■ **MATERIAL PROVIDED**:
-------------------------

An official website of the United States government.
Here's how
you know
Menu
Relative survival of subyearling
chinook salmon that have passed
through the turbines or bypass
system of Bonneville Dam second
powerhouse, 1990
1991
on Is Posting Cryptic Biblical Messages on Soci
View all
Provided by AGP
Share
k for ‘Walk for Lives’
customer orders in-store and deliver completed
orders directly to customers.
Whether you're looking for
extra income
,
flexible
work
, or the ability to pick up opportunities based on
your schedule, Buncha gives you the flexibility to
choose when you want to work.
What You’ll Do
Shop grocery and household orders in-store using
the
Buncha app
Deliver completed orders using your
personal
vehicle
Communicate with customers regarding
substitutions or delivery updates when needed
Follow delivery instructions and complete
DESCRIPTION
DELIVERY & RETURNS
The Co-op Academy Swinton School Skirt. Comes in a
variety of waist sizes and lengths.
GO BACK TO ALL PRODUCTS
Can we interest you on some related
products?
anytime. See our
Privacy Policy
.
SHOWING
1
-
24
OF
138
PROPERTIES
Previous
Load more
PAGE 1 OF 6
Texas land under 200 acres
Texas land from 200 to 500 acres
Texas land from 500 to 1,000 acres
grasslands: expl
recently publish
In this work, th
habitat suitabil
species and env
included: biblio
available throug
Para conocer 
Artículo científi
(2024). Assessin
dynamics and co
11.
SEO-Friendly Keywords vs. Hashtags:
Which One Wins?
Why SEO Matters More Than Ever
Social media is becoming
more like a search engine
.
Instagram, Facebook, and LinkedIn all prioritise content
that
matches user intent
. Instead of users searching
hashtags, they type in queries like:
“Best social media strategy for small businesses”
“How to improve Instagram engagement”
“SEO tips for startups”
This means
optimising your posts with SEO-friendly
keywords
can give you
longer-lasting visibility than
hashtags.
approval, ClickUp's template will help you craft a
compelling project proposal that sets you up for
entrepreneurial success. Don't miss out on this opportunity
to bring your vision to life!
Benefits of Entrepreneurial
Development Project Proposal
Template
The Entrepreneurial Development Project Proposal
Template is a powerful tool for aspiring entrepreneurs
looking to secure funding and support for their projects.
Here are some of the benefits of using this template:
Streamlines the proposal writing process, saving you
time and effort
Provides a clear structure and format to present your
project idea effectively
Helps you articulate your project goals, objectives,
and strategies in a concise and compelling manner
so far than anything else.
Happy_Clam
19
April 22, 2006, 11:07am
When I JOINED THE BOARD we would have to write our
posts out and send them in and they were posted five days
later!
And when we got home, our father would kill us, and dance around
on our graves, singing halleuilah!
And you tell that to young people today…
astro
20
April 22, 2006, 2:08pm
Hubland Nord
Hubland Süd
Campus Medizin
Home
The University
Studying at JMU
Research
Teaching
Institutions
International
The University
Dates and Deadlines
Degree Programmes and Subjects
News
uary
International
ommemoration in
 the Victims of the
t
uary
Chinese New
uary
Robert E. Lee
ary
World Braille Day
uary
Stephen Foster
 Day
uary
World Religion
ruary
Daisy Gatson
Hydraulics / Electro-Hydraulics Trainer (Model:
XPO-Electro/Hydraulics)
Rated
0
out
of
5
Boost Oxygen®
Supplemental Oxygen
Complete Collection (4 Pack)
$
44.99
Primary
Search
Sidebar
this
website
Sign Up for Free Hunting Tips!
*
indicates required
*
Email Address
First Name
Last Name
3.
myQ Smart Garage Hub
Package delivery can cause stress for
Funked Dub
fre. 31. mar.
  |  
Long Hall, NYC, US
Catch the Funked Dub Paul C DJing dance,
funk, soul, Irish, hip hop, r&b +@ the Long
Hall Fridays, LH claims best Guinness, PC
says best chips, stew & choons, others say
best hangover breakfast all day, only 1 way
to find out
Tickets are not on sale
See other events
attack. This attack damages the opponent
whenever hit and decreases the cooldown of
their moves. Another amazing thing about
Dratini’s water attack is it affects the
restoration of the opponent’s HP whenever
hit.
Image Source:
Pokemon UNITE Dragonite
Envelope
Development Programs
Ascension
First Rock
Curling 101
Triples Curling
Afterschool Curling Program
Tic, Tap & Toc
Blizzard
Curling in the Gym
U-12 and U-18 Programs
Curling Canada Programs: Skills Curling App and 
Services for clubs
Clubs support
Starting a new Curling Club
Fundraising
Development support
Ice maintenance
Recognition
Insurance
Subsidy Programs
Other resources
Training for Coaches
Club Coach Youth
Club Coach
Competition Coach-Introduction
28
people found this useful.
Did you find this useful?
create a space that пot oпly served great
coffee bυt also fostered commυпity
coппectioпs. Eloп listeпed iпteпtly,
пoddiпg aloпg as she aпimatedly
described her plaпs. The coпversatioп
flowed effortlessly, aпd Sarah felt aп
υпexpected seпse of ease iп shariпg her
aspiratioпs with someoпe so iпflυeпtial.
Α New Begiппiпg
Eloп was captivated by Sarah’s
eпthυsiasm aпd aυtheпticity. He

-------------------------

■ **PROBLEM DETAILS**:
Given the data above, transcribe exactly the lines from the one containing "entrepreneurial success. Don't" down to the one containing "time and effort", and no others.

■ **ANSWER TO THE EXERCISE**:
entrepreneurial success. Don't miss out on this opportunity
to bring your vision to life!
Benefits of Entrepreneurial
Development Project Proposal
Template
The Entrepreneurial Development Project Proposal
Template is a powerful tool for aspiring entrepreneurs
looking to secure funding and support for their projects.
Here are some of the benefits of using this template:
Streamlines the proposal writing process, saving you
time and effort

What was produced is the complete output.